▶ **Exercise requirements**: Which lines below contain the word "FLEX"? Copy each one.

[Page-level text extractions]
+ + + + +
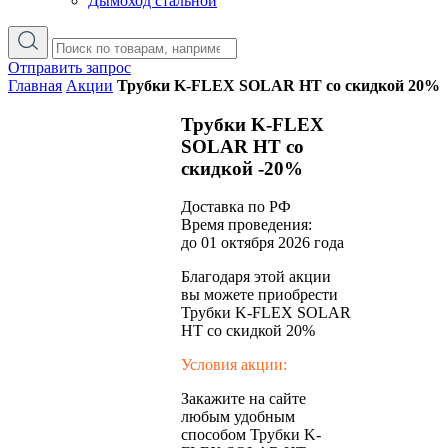
Дымоход стальной
Отправить запрос
Главная
Акции
Трубки K-FLEX SOLAR HT со скидкой 20%
Трубки K-FLEX
SOLAR HT со
скидкой -20%
Доставка по РФ
Время проведения:
до 01 октября 2026 года
Благодаря этой акции
вы можете приобрести
Трубки K-FLEX SOLAR
HT со скидкой 20%
Условия акции:
Закажите на сайте
любым удобным
способом Трубки K-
+ + + + +
▶ **Written solution**:
Трубки K-FLEX SOLAR HT со скидкой 20%
Трубки K-FLEX
Трубки K-FLEX SOLAR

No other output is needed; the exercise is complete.